Summary
Public service commissions could create meaningful value for ratepayers served by utilities outside ISO/RTO markets by requiring after-the-fact testimony on how those utilities used, or declined to use, external market resources, month-ahead forward purchases, and related transmission reservations in the period leading up to delivery.
Utilities that operate outside organized markets often still have access to nearby ISO/RTO markets. However, they may have limited incentive to make the effort required to secure lower-cost market energy when it is available ahead of delivery. This is especially true when market access requires a separate transmission decision.
Key Issue: Market Structure
Utility managers can reasonably point to a mismatch between how market energy is priced and how transmission must be reserved. ISO/RTO day-ahead or forward energy prices may be lower than a utility’s expected production cost, but the utility must also secure transmission to deliver that energy to load. In some cases, firm point-to-point transmission must be reserved ahead of time and paid for as a monthly block of capacity. As a result, a utility evaluating market purchases one day at a time may conclude that no individual day justifies buying a full month of transmission.

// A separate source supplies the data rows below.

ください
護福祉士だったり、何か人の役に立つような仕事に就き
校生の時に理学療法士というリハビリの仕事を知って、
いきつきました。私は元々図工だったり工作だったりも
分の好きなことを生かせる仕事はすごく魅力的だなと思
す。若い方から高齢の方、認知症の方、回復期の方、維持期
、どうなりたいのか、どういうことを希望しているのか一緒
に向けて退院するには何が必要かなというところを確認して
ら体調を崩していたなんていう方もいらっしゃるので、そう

That reluctance to rely on a central market may be rational for purely opportunistic hourly spot purchases or sales due to the commitment of purchasing a month of firm point to point transmission. But the market structure does offer opportunities for utilities to improve their portfolio-level decisions.

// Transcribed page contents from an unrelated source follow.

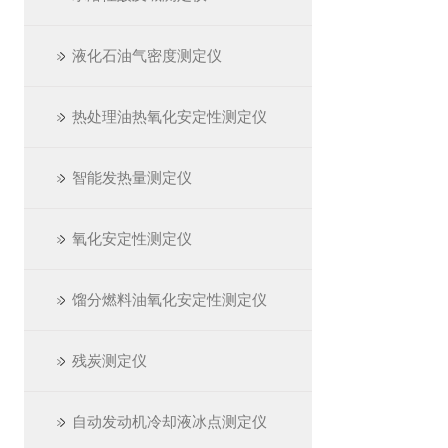
液化石油气密度测定仪
热处理油热氧化安定性测定仪
智能发热量测定仪
氧化安定性测定仪
馏分燃料油氧化安定性测定仪
残炭测定仪
自动发动机冷却液冰点测定仪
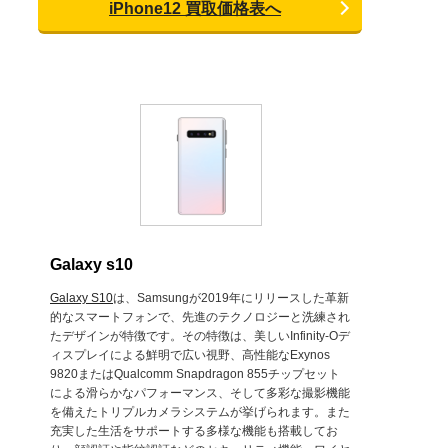
iPhone12 買取価格表へ
Galaxy s10
Galaxy S10
は、Samsungが2019年にリリースした革新
的なスマートフォンで、先進のテクノロジーと洗練され
たデザインが特徴です。その特徴は、美しいInfinity-Oデ
ィスプレイによる鮮明で広い視野、高性能なExynos
9820またはQualcomm Snapdragon 855チップセット
による滑らかなパフォーマンス、そして多彩な撮影機能
を備えたトリプルカメラシステムが挙げられます。また
充実した生活をサポートする多様な機能も搭載してお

If transmission must be purchased in monthly blocks, then the utility should evaluate market purchases in the same way: as month-ahead block transactions. The relevant question is not whether a single day-ahead purchase is cheaper than self-supply after paying for a full month of transmission. The relevant question is whether month-ahead forward market energy, plus firm transmission, losses, congestion, and ancillary services, is cheaper than the utility’s forecasted avoidable production cost over the same delivery period.

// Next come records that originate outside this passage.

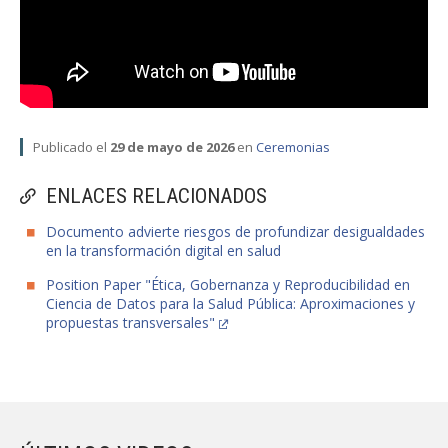
Publicado el
29 de mayo de 2026
en
Ceremonias
ENLACES RELACIONADOS
Documento advierte riesgos de profundizar desigualdades
en la transformación digital en salud
Position Paper "Ética, Gobernanza y Reproducibilidad en
Ciencia de Datos para la Salud Pública: Aproximaciones y
propuestas transversales"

A 100 MW purchase that looks uneconomic for a few isolated hours may become economic if paired with a monthly 100 MW firm transmission reservation and used across many hours. The fixed transmission cost is then spread over a larger volume of delivered energy. If the all-in delivered market cost is $25/MWh and the utility’s forecasted avoidable production cost is $30/MWh for the relevant hours, the purchase can reduce total production cost. The correct comparison is not market price versus average embedded cost of service. It is all-in delivered market cost versus the fuel, variable operations and maintenance, emissions, startup, and other production costs the utility can actually avoid by purchasing external energy.
Utility Practices
In practice, utilities may not consistently perform this analysis, although their internal processes on this topic are often not public. Instead markets are typically only considered for longer term RFP decisions or on real-time or day-ahead opportunities.
But the transmission structure itself may be signaling that the utility should be evaluating month-ahead block power purchases, short-term bilateral contracts, or other near-term forward products rather than relying only on spot-market opportunities.
A commission requirement could make this decision-making visible without requiring extensive public disclosure of sensitive commercial data. Each month, alongside the data provided to the public service commission for fuel adjustment clause review, the utility could file testimony showing its forecasted production cost, relevant month-ahead forward market pricing, estimated transmission costs, and an explanation of whether it considered fixed-price power and transmission from the market. The filing would not need to prove that the utility selected the cheapest possible strategy in hindsight. Instead, it would need to show whether the utility made a disciplined, good-faith, portfolio-level evaluation of external market alternatives before delivery.
The value of this approach is cultural as much as financial. Non-RTO utilities remain skeptical of nearby organized markets, and the complexity of ISO/RTO participation can sometimes reinforce a preference for relying on owned generation – especially when integrating decisions into a monthly resource planning decision cycle. If that preference is justified, then utilities should be able to demonstrate to regulators, with a limited amount of supporting data, that their expected generation costs were below what the market could reasonably provide on a delivered basis.
This process would also help commissions distinguish legitimate reliability caution from institutional inertia. Over time, it could improve maintenance timing, reduce avoidable production costs, increase transparency, and lower customer costs without requiring full RTO membership or centralized dispatch. Connecting this reporting to the fuel adjustment clause process would also give regulators a practical and timely mechanism for reviewing whether utilities are reasonably evaluating alternatives to self-supply.
It is difficult to see how this requirement would impose excessive costs if designed properly. The requested analysis would focus on the month-ahead procurement window and would rely on information utilities should already be reviewing as part of fuel planning, risk management, and purchased-power evaluation. The requirement would not force utilities to enter long-dated hedges or multi-month speculative positions. If a utility considered or executed a month-ahead market purchase, any associated margin, credit, or collateral implications could be summarized at a high level without requiring public disclosure of commercially sensitive details.
Ultimately, utilities should not be able to avoid organized-market alternatives simply because those alternatives require additional analysis. The fuel adjustment clause process is already a practical venue for reviewing fuel and purchased-power costs. Public service commissions could use that process to require disciplined evaluation of nearby market opportunities, while preserving utility discretion over reliability, operational risk, and final procurement decisions.